Extra innings will look a lot different for Tacoma Rainiers games at Cheney Stadium this year.
When the 10th inning begins, a runner will start on second base, a rule change Minor League Baseball, partnered with MLB, announced Wednesday. And that will continue every inning until the game ends.
It’s part of baseball’s pace-of-play push, which will also include a 15-second pitch clock when there are no runners on base – for Triple-A and Double-A games only.
So why such a drastic change to the game?
“We believe these changes to extra innings will enhance the fans’ enjoyment of the game,” minor league baseball president Pat O’Conner said in a press release. “Player safety has been an area of growing concern for our partners at the Major League Baseball level, and the impact that lengthy extra innings games has on pitchers, position players and the entire organization was something that needed to be addressed.”
The clock will remain at 20 seconds when there are runners on base, a rule first implemented in 2015.
But that won’t be fully regulated until after the first 15 days of the season (April 5-19), which minor league baseball plans to use as a grace period, with players receiving warnings for infractions.

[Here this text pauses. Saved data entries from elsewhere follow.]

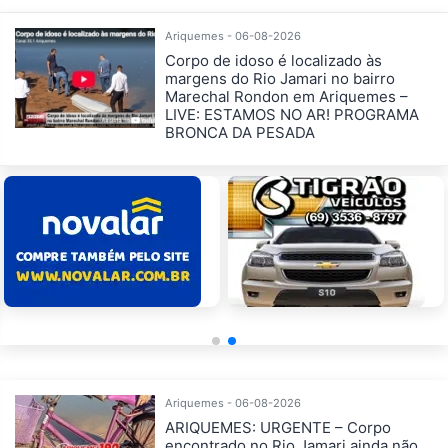
Ariquemes - 06-08-2026
Corpo de idoso é localizado às
margens do Rio Jamari no bairro
Marechal Rondon em Ariquemes –
LIVE: ESTAMOS NO AR! PROGRAMA
BRONCA DA PESADA
Ariquemes - 06-08-2026
ARIQUEMES: URGENTE – Corpo
encontrado no Rio Jamari ainda não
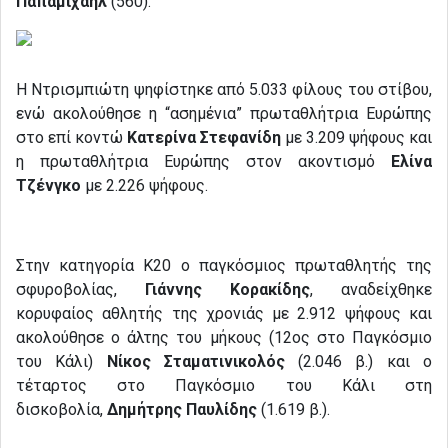
Παπαμιχαήλ
(560).
Η Ντρισμπιώτη ψηφίστηκε από 5.033 φίλους του στίβου,
ενώ ακολούθησε η “ασημένια” πρωταθλήτρια Ευρώπης
στο επί κοντώ
Κατερίνα Στεφανίδη
με 3.209 ψήφους και
η πρωταθλήτρια Ευρώπης στον ακοντισμό
Ελίνα
Τζένγκο
με 2.226 ψήφους.
Στην κατηγορία Κ20 ο παγκόσμιος πρωταθλητής της
σφυροβολίας,
Γιάννης Κορακίδης
, αναδείχθηκε
κορυφαίος αθλητής της χρονιάς με 2.912 ψήφους και
ακολούθησε ο άλτης του μήκους (12ος στο Παγκόσμιο
του Κάλι)
Νίκος Σταματινικολός
(2.046 β.) και ο
τέταρτος στο Παγκόσμιο του Κάλι στη
δισκοβολία,
Δημήτρης Παυλίδης
(1.619 β.).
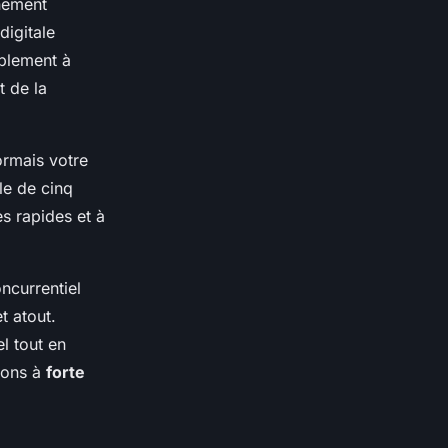
nnement
digitale
mplement à
t de la
ormais votre
le de cinq
s rapides et à
ncurrentiel
t atout.
el tout en
tions à
forte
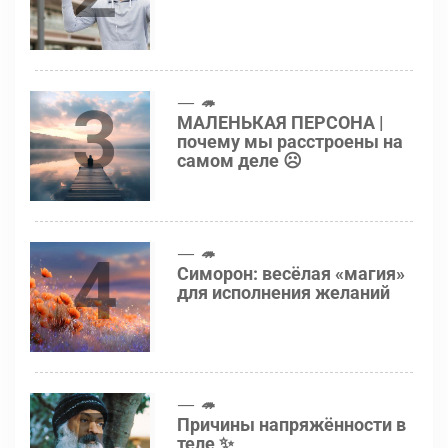
3
🦔
МАЛЕНЬКАЯ ПЕРСОНА |
почему мы расстроены на
самом деле ☹️
4
🦔
Симорон: весёлая «магия»
для исполнения желаний
5
🦔
Причины напряжённости в
теле ✨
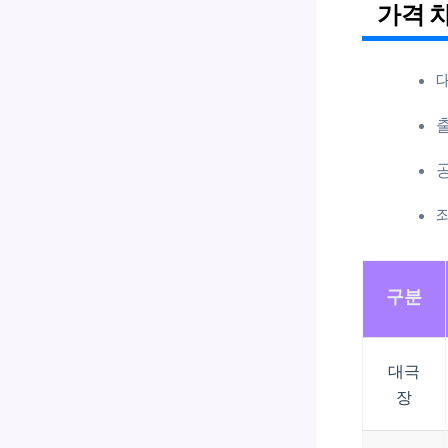
가격 
구분
대극
장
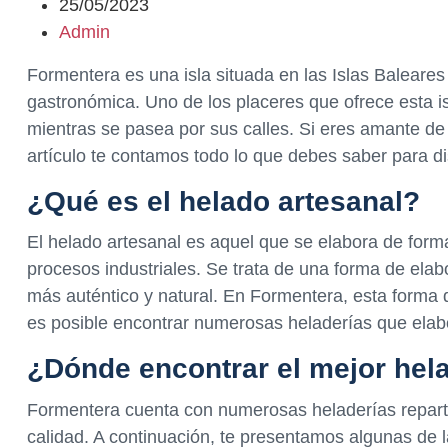
25/05/2023
Admin
Formentera es una isla situada en las Islas Baleares
gastronómica. Uno de los placeres que ofrece esta isl
mientras se pasea por sus calles. Si eres amante de
artículo te contamos todo lo que debes saber para d
¿Qué es el helado artesanal?
El helado artesanal es aquel que se elabora de forma 
procesos industriales. Se trata de una forma de elab
más auténtico y natural. En Formentera, esta forma 
es posible encontrar numerosas heladerías que elab
¿Dónde encontrar el mejor hel
Formentera cuenta con numerosas heladerías repartid
calidad. A continuación, te presentamos algunas de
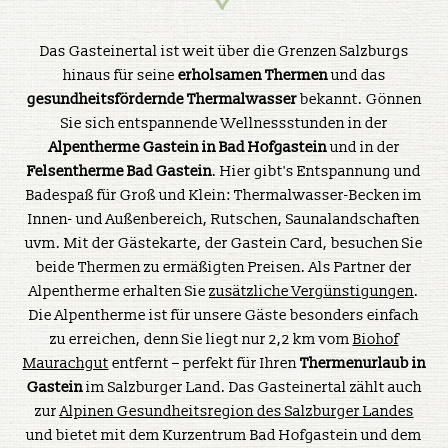
Das Gasteinertal ist weit über die Grenzen Salzburgs
hinaus für seine
erholsamen
Thermen
und das
gesundheitsfördernde Thermalwasser
bekannt. Gönnen
Sie sich entspannende Wellnessstunden in der
Alpentherme Gastein
in Bad Hofgastein
und in der
Felsentherme Bad Gastein
. Hier gibt's Entspannung und
Badespaß für Groß und Klein: Thermalwasser-Becken im
Innen- und Außenbereich, Rutschen, Saunalandschaften
uvm. Mit der Gästekarte, der Gastein Card, besuchen Sie
beide Thermen zu ermäßigten Preisen. Als Partner der
Alpentherme erhalten Sie
zusätzliche Vergünstigungen
.
Die Alpentherme ist für unsere Gäste besonders einfach
zu erreichen, denn Sie liegt nur 2,2 km vom
Biohof
Maurachgut
entfernt – perfekt für Ihren
Thermenurlaub in
Gastein
im Salzburger Land. Das Gasteinertal zählt auch
zur
Alpinen Gesundheitsregion des Salzburger Landes
und bietet mit dem Kurzentrum Bad Hofgastein und dem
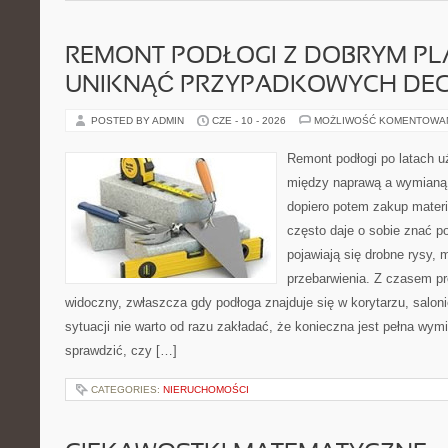
REMONT PODŁOGI Z DOBRYM PL
UNIKNĄĆ PRZYPADKOWYCH DEC
POSTED BY ADMIN
CZE - 10 - 2026
MOŻLIWOŚĆ KOMENTOWA
Remont podłogi po latach u
między naprawą a wymianą 
dopiero potem zakup mater
często daje o sobie znać p
pojawiają się drobne rysy,
przebarwienia. Z czasem p
widoczny, zwłaszcza gdy podłoga znajduje się w korytarzu, saloni
sytuacji nie warto od razu zakładać, że konieczna jest pełna wym
sprawdzić, czy […]
CATEGORIES:
NIERUCHOMOŚCI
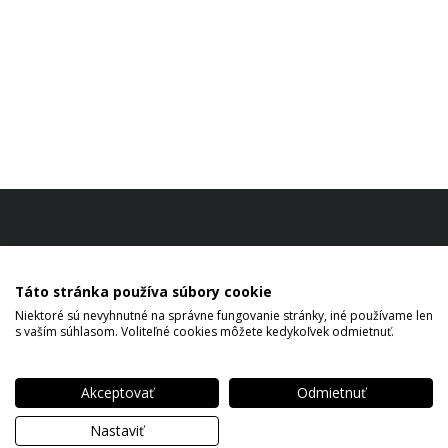
Táto stránka používa súbory cookie
Niektoré sú nevyhnutné na správne fungovanie stránky, iné používame len
s vaším súhlasom. Voliteľné cookies môžete kedykoľvek odmietnuť.
Akceptovať
Odmietnuť
Copyright © 2026 SM Štefan Mačák All rights reserved.
Nastaviť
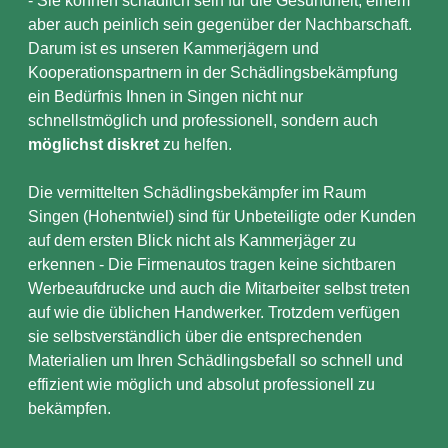
- Sie können schädlich sein für die Gesundheit, einem
aber auch peinlich sein gegenüber der Nachbarschaft.
Darum ist es unseren Kammerjägern und
Kooperationspartnern in der Schädlingsbekämpfung
ein Bedürfnis Ihnen in Singen nicht nur
schnellstmöglich und professionell, sondern auch
möglichst diskret
zu helfen.
Die vermittelten Schädlingsbekämpfer im Raum
Singen (Hohentwiel) sind für Unbeteiligte oder Kunden
auf dem ersten Blick nicht als Kammerjäger zu
erkennen - Die Firmenautos tragen keine sichtbaren
Werbeaufdrucke und auch die Mitarbeiter selbst treten
auf wie die üblichen Handwerker. Trotzdem verfügen
sie selbstverständlich über die entsprechenden
Materialien um Ihren Schädlingsbefall so schnell und
effizient wie möglich und absolut professionell zu
bekämpfen.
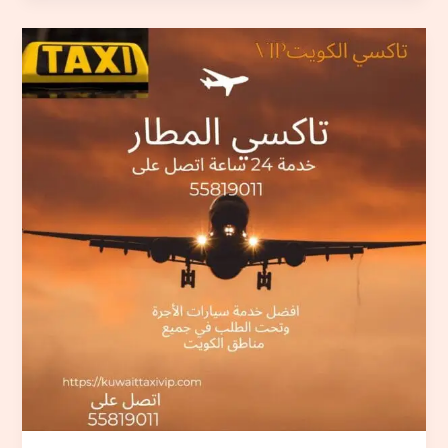
تكسيات
المطار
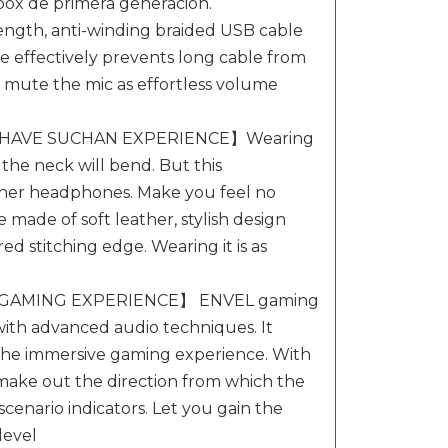
Xbox de primera generación.
th, anti-winding braided USB cable
 effectively prevents long cable from
d mute the mic as effortless volume
HAVE SUCHAN EXPERIENCE】Wearing
the neck will bend. But this
ther headphones. Make you feel no
made of soft leather, stylish design
ed stitching edge. Wearing it is as
GAMING EXPERIENCE】 ENVEL gaming
ith advanced audio techniques. It
the immersive gaming experience. With
 make out the direction from which the
cenario indicators. Let you gain the
level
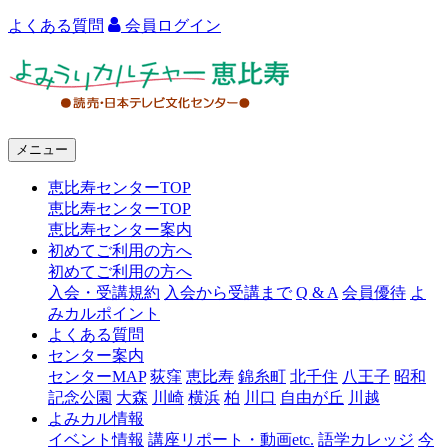
よくある質問
会員ログイン
よ
み
う
メニュー
り
恵比寿センターTOP
カ
恵比寿センターTOP
ル
恵比寿センター案内
初めてご利用の方へ
チ
初めてご利用の方へ
ャ
入会・受講規約
入会から受講まで
Q & A
会員優待
よ
みカルポイント
ー
よくある質問
センター案内
恵
センターMAP
荻窪
恵比寿
錦糸町
北千住
八王子
昭和
比
記念公園
大森
川崎
横浜
柏
川口
自由が丘
川越
よみカル情報
寿
イベント情報
講座リポート・動画etc.
語学カレッジ
今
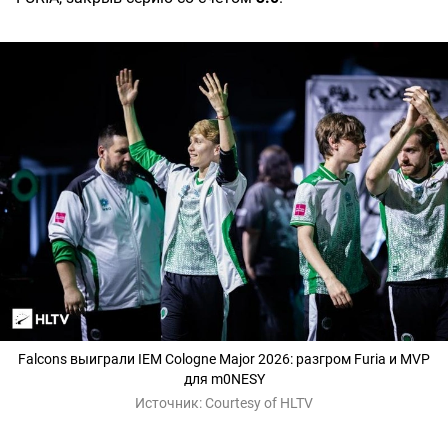
Falcons выиграли IEM Cologne Major 2026: разгром Furia и MVP
для m0NESY
Источник:
Courtesy of HLTV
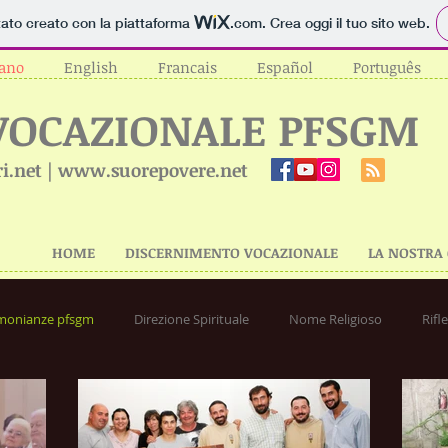
tato creato con la piattaforma
.com
. Crea oggi il tuo sito web.
iano
English
Francais
Español
Português
VOCAZIONALE PFSGM
i.net | www.suorepovere.net
HOME
DISCERNIMENTO VOCAZIONALE
LA NOSTRA
imonianze pfsgm
Direzione Spirituale
Nome Religioso
Rifl
rnere la Comunità giusta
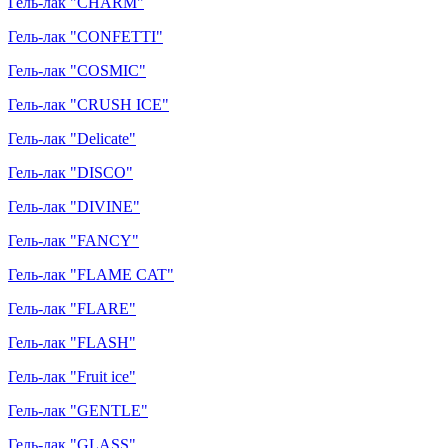
Гель-лак "CHARM"
Гель-лак "CONFETTI"
Гель-лак "COSMIC"
Гель-лак "CRUSH ICE"
Гель-лак "Delicate"
Гель-лак "DISCO"
Гель-лак "DIVINE"
Гель-лак "FANCY"
Гель-лак "FLAME CAT"
Гель-лак "FLARE"
Гель-лак "FLASH"
Гель-лак "Fruit ice"
Гель-лак "GENTLE"
Гель-лак "GLASS"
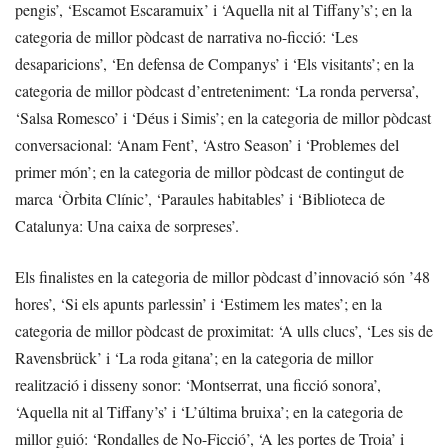
pengis’, ‘Escamot Escaramuix’ i ‘Aquella nit al Tiffany’s’; en la
categoria de millor pòdcast de narrativa no-ficció: ‘Les
desaparicions’, ‘En defensa de Companys’ i ‘Els visitants’; en la
categoria de millor pòdcast d’entreteniment: ‘La ronda perversa’,
‘Salsa Romesco’ i ‘Déus i Simis’; en la categoria de millor pòdcast
conversacional: ‘Anam Fent’, ‘Astro Season’ i ‘Problemes del
primer món’; en la categoria de millor pòdcast de contingut de
marca ‘Òrbita Clínic’, ‘Paraules habitables’ i ‘Biblioteca de
Catalunya: Una caixa de sorpreses’.
Els finalistes en la categoria de millor pòdcast d’innovació són ’48
hores’, ‘Si els apunts parlessin’ i ‘Estimem les mates’; en la
categoria de millor pòdcast de proximitat: ‘A ulls clucs’, ‘Les sis de
Ravensbrück’ i ‘La roda gitana’; en la categoria de millor
realització i disseny sonor: ‘Montserrat, una ficció sonora’,
‘Aquella nit al Tiffany’s’ i ‘L’última bruixa’; en la categoria de
millor guió: ‘Rondalles de No-Ficció’, ‘A les portes de Troia’ i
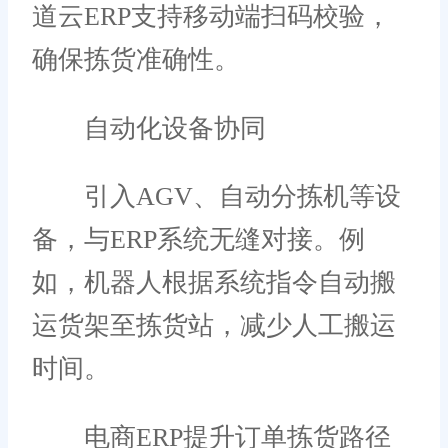
道云ERP支持移动端扫码校验，
确保拣货准确性。
自动化设备协同
引入AGV、自动分拣机等设
备，与ERP系统无缝对接。例
如，机器人根据系统指令自动搬
运货架至拣货站，减少人工搬运
时间。
电商ERP提升订单拣货路径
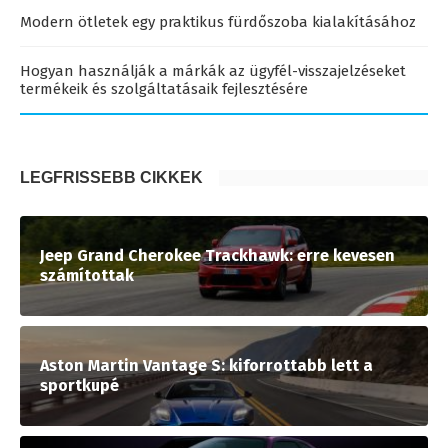
Modern ötletek egy praktikus fürdőszoba kialakításához
Hogyan használják a márkák az ügyfél-visszajelzéseket
termékeik és szolgáltatásaik fejlesztésére
LEGFRISSEBB CIKKEK
Jeep Grand Cherokee Trackhawk: erre kevesen
számítottak
Aston Martin Vantage S: kiforrottabb lett a
sportkupé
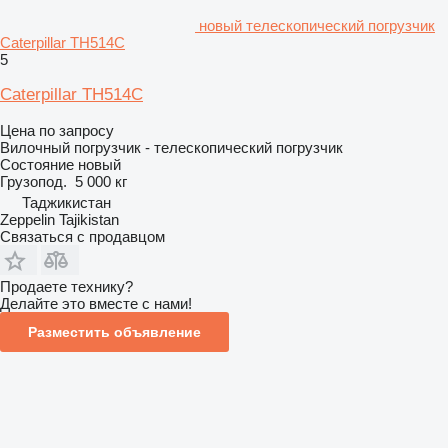
новый телескопический погрузчик
Caterpillar TH514C
5
Caterpillar TH514C
Цена по запросу
Вилочный погрузчик - телескопический погрузчик
Состояние
новый
Грузопод.
5 000 кг
Таджикистан
Zeppelin Tajikistan
Связаться с продавцом
Продаете технику?
Делайте это вместе с нами!
Разместить объявление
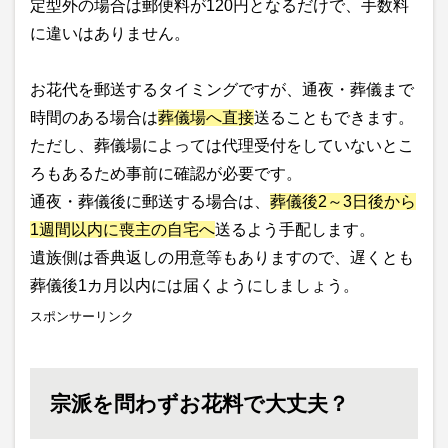
定型外の場合は郵便料が120円となるだけで、手数料
に違いはありません。
お花代を郵送するタイミングですが、通夜・葬儀まで
時間のある場合は
葬儀場へ直接
送ることもできます。
ただし、葬儀場によっては代理受付をしていないとこ
ろもあるため事前に確認が必要です。
通夜・葬儀後に郵送する場合は、
葬儀後2～3日後から
1週間以内に喪主の自宅へ
送るよう手配します。
遺族側は香典返しの用意等もありますので、遅くとも
葬儀後1カ月以内には届くようにしましょう。
スポンサーリンク
宗派を問わずお花料で大丈夫？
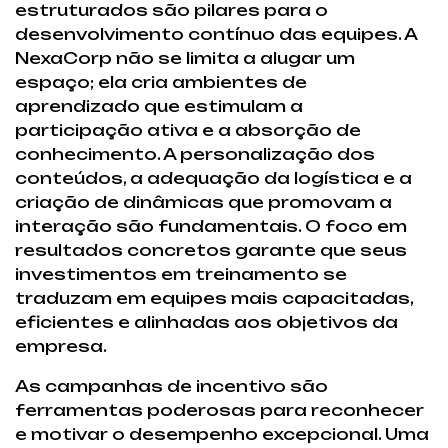
estruturados são pilares para o
desenvolvimento contínuo das equipes. A
NexaCorp não se limita a alugar um
espaço; ela cria ambientes de
aprendizado que estimulam a
participação ativa e a absorção de
conhecimento. A personalização dos
conteúdos, a adequação da logística e a
criação de dinâmicas que promovam a
interação são fundamentais. O foco em
resultados concretos garante que seus
investimentos em treinamento se
traduzam em equipes mais capacitadas,
eficientes e alinhadas aos objetivos da
empresa.
As campanhas de incentivo são
ferramentas poderosas para reconhecer
e motivar o desempenho excepcional. Uma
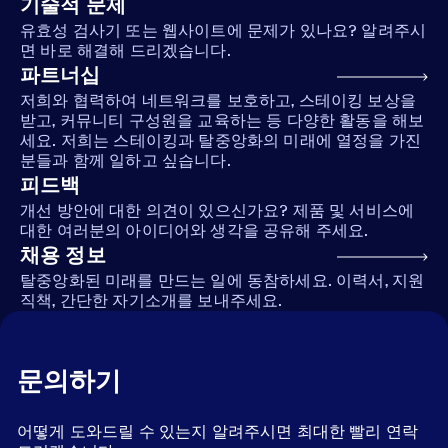
기술적 문제
유효성 검사기 또는 웹사이트에 문제가 있나요? 알려주시
면 바로 해결해 드리겠습니다.
파트너십
저희와 협력하여 네트워크를 보호하고, 스테이킹 보상을
받고, 커뮤니티 구성원을 교육하는 등 다양한 활동을 해보
세요. 저희는 스테이킹과 탈중앙화의 미래에 열정을 가진
분들과 함께 일하고 싶습니다.
피드백
개선 방안에 대한 의견이 있으신가요? 제품 및 서비스에
대한 여러분의 아이디어와 생각을 공유해 주세요.
채용 정보
탈중앙화된 미래를 만드는 일에 동참하세요. 이력서, 지원
직책, 간단한 자기소개를 보내주세요.
문의하기
어떻게 도와드릴 수 있는지 알려주시면 최대한 빨리 연락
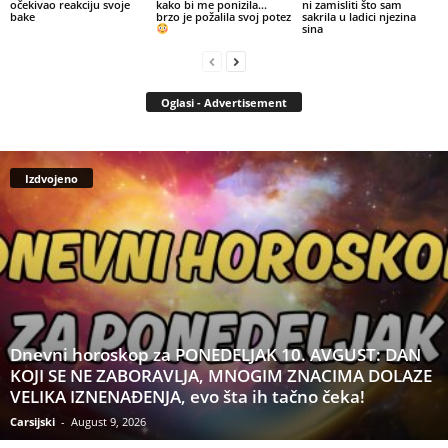
očekivao reakciju svoje
kako bi me ponizila…
ni zamisliti što sam
bake
brzo je požalila svoj potez
sakrila u ladici njezina
sina
Oglasi - Advertisement
Izdvojeno
Dnevni horoskop za PONEDELJAK 10. AVGUST: DAN
KOJI SE NE ZABORAVLJA, MNOGIM ZNACIMA DOLAZE
VELIKA IZNENAĐENJA, evo šta ih tačno čeka!
Carsijski
-
August 9, 2026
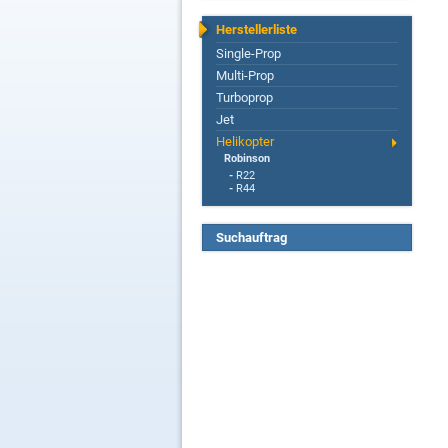
Herstellerliste
Single-Prop
Multi-Prop
Turboprop
Jet
Helikopter
Robinson
-
R22
-
R44
Suchauftrag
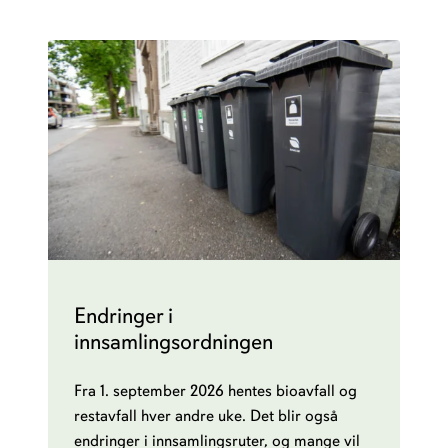
Endringer i
innsamlingsordningen
Fra 1. september 2026 hentes bioavfall og
restavfall hver andre uke. Det blir også
endringer i innsamlingsruter, og mange vil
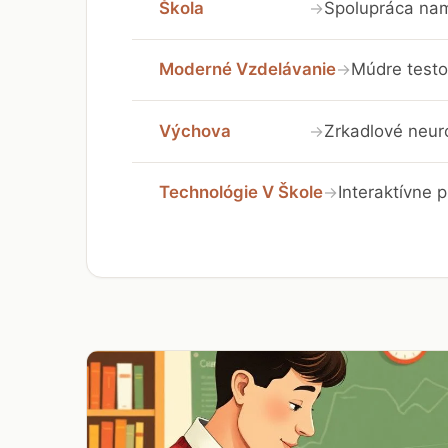
Škola
Spolupráca nam
→
Moderné Vzdelávanie
Múdre testo
→
Výchova
Zrkadlové neuró
→
Technológie V Škole
Interaktívne 
→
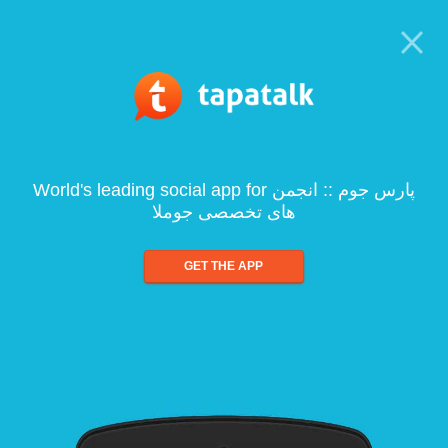
World's leading social app for پارس جوم :: انجمن
های تخصصی جوملا
GET THE APP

“We feel that limiting mound visits and decreasing the amount of time between itches with no runners on base will further improve the pace of play and make it a more enjoyable experience for our fans,” O’Conner said.
And if there’s a mound visit with no pitching change, there will be consequences to that, too. The Rainiers and the rest of Triple-A will get a maximum of six mound visits – which includes player visits. Double-A teams get eight and 10 for full-season Class A. There would be no limits at short-season Single-A or rookie leagues and one additional visit will be added for each extra inning.
But a team without any mound visits left may ask the plate umpire for additional trips to deal with crossed-up pitch signals.
Back to the runner starting at second base.
Who is the runner? It’s supposed to the player who batted previous to the leadoff batter of the inning (or a substitute for that player). So if the No. 1-hitter was the last out of the previous inning, he would start on second base the next inning.
So how is it counted if the runner scores? It would be an unearned run. Baseball will treat it as the runner reached on a fielding error, but no error will be charged to the team or any player.
The Tacoma Rainiers begin their season at Cheney Stadium with a five-game series against the Sacramento River Cats on April 5.